Arab Bank Plc won dismissal of a U.S. lawsuit filed by a former Israeli government official over an injury he suffered in a gunfire attack he claims was linked to the Palestinian group Hamas.
U.S. District Judge Jack B. Weinstein in Brooklyn, New York, ruled today that the plaintiff didn’t show enough evidence that Jordan’s largest bank played a role in the 2008 attack to send the case to trial.
Mati Gill, a former aide to Israel’s minister of public security, sued under the Anti-Terrorism Act over the bank’s alleged support of Hamas, which rules the Gaza Strip and has been designated a terrorist group by the U.S. government.
“Plaintiff must establish by a preponderance of evidence that the bank recklessly, knowingly, or intentionally, and proximately caused plaintiff’s injuries, either by the bank’s own actions or in a conspiracy with Hamas or other terrorist organizations,” Weinstein wrote in an order. “It cannot do so.”
The case had been set for trial Nov. 19. In September, the judge threw out one claim in the lawsuit alleging the bank aided and abetted the attack.

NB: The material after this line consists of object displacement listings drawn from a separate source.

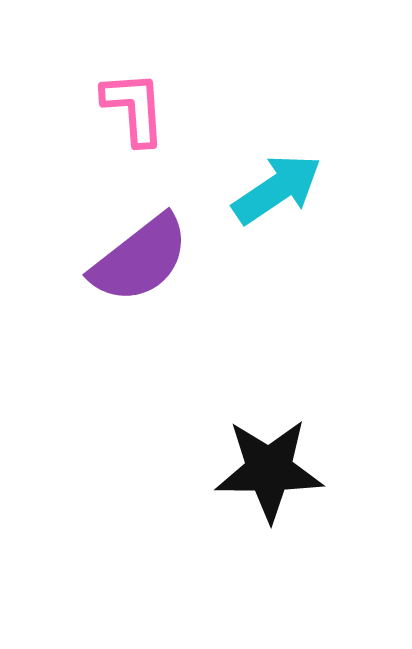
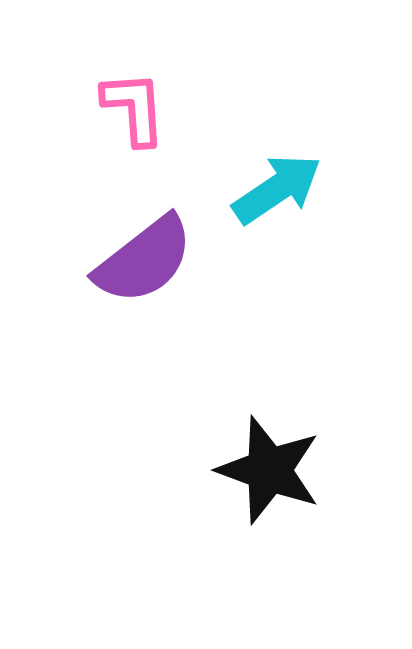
purple semicircle: moved 4 px right, 1 px down
black star: rotated 20 degrees clockwise
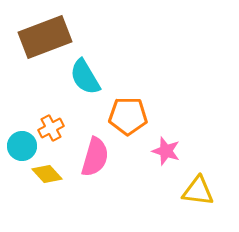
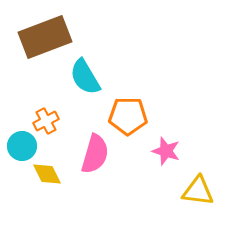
orange cross: moved 5 px left, 7 px up
pink semicircle: moved 3 px up
yellow diamond: rotated 16 degrees clockwise
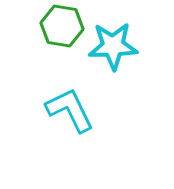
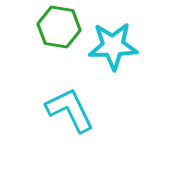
green hexagon: moved 3 px left, 1 px down
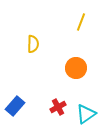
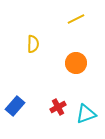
yellow line: moved 5 px left, 3 px up; rotated 42 degrees clockwise
orange circle: moved 5 px up
cyan triangle: rotated 15 degrees clockwise
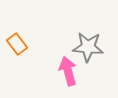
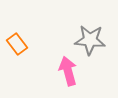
gray star: moved 2 px right, 7 px up
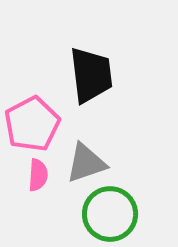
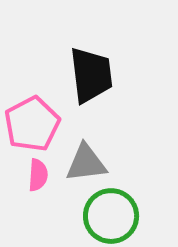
gray triangle: rotated 12 degrees clockwise
green circle: moved 1 px right, 2 px down
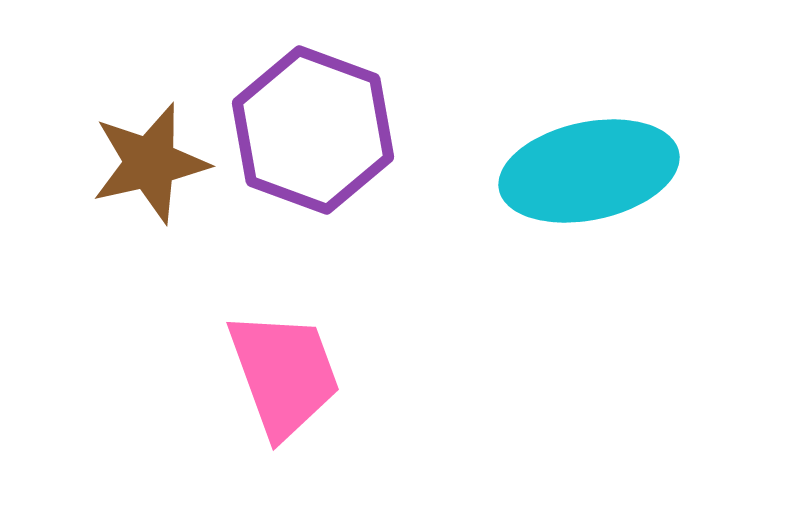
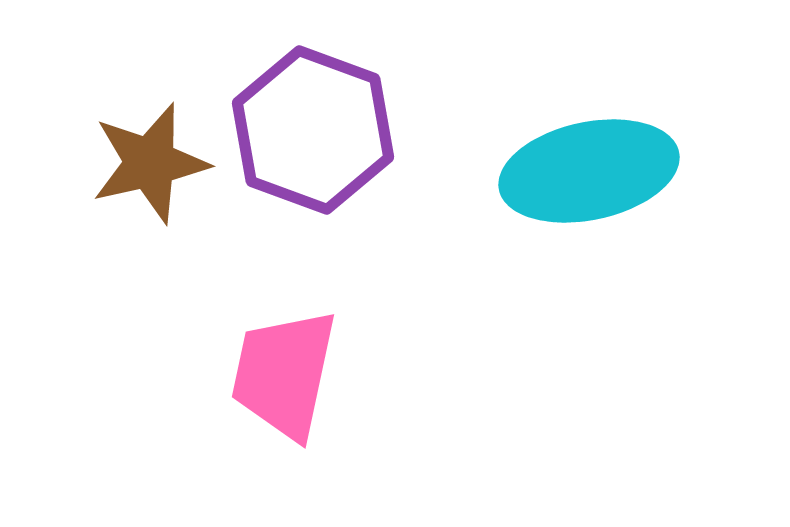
pink trapezoid: rotated 148 degrees counterclockwise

Separately, families of dozens of victims of other attacks in Israel are also pursuing cases against the bank in Brooklyn federal court, claiming it helped support Palestinian suicide bombers. U.S. District Judge Nina Gershon has not yet determined whether any of those cases will go to trial.
“This is the first Arab Bank case where the court has evaluated the entire record, and it dismissed the case concluding that the bank was not responsible for the plaintiff’s injuries,” a spokesman for the Amman, Jordan-based bank, Bob Chlopak, said in an e-mailed statement.

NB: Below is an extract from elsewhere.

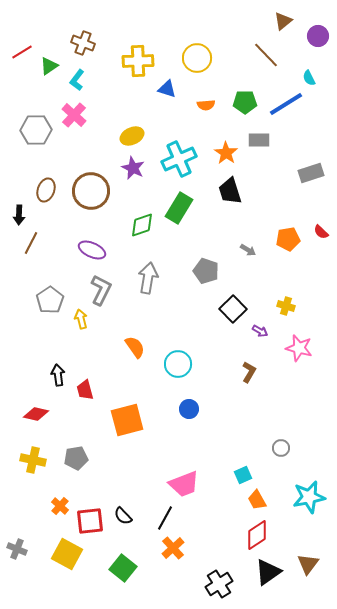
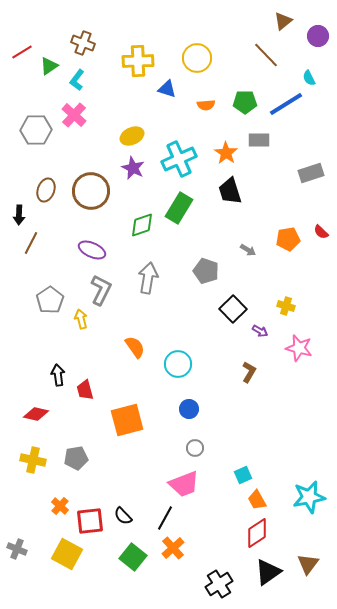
gray circle at (281, 448): moved 86 px left
red diamond at (257, 535): moved 2 px up
green square at (123, 568): moved 10 px right, 11 px up
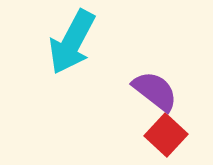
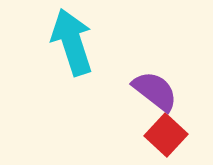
cyan arrow: rotated 134 degrees clockwise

A lawyer for Gill, Gary Osen, said the bank wrongfully refused to turn over records of financial transactions from the time period when the attack occurred.

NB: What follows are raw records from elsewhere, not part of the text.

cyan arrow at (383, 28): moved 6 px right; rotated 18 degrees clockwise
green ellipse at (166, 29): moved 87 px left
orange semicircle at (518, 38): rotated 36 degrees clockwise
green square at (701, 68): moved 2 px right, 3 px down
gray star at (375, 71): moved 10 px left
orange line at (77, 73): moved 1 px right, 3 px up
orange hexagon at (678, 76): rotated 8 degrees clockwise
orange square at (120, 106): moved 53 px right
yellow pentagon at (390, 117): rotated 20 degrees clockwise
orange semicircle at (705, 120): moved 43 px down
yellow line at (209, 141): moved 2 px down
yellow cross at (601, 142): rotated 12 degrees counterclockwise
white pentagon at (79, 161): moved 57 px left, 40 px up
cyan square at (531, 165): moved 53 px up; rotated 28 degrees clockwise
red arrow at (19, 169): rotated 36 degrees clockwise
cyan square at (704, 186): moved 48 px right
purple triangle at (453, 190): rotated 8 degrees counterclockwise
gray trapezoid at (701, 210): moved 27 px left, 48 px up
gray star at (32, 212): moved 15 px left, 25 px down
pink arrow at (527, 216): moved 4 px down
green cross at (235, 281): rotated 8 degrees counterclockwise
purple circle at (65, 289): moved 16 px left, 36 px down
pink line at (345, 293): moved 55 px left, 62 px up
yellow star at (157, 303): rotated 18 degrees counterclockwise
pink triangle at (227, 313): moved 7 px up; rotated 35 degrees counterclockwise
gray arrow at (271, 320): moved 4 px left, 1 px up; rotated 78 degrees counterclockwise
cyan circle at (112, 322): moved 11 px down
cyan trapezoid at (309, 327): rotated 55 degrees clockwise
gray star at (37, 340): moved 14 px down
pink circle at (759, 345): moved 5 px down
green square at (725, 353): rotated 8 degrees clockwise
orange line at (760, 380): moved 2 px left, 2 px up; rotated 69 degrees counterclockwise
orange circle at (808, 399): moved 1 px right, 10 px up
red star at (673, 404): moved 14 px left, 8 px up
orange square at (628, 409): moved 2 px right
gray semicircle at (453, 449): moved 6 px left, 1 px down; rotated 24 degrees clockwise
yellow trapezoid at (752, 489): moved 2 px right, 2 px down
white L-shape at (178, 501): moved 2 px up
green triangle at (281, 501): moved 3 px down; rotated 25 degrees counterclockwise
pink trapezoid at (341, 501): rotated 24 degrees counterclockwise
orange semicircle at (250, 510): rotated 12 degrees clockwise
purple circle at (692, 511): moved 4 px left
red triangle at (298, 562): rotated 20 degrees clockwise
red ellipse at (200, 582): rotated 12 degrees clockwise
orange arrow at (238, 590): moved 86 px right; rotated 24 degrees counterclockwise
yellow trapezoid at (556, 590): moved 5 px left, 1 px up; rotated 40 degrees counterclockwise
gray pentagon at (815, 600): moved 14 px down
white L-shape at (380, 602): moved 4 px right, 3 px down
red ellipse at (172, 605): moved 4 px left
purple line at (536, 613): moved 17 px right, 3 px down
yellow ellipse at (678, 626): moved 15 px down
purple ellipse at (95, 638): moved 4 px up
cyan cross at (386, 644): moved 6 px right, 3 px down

“In effect, today’s decision rewards the bank for its refusal to abide by standing orders of the court,” Osen said in an e-mailed statement. Gill will appeal the ruling, he said.
Gill, a U.S. citizen, was wounded in 2008 by a shot fired from Gaza, a territory bordering Israel. Under U.S. law, it is illegal to provide material support or resources to terrorists. U.S. citizens who are victims of terrorist acts are also permitted to seek civil damages under the Anti-Terrorism Act.
In 2005, the New York branch of Arab Bank agreed to pay a $24 million civil penalty to settle U.S. allegations that it failed to identify and report suspicious transactions involving possible support of terrorism, according to court papers. The bank neither admitted nor denied those claims, according to the papers.
The case is Gill v. Arab Bank Plc, 1:11-cv-03706, U.S. District Court, Eastern District of New York (Brooklyn).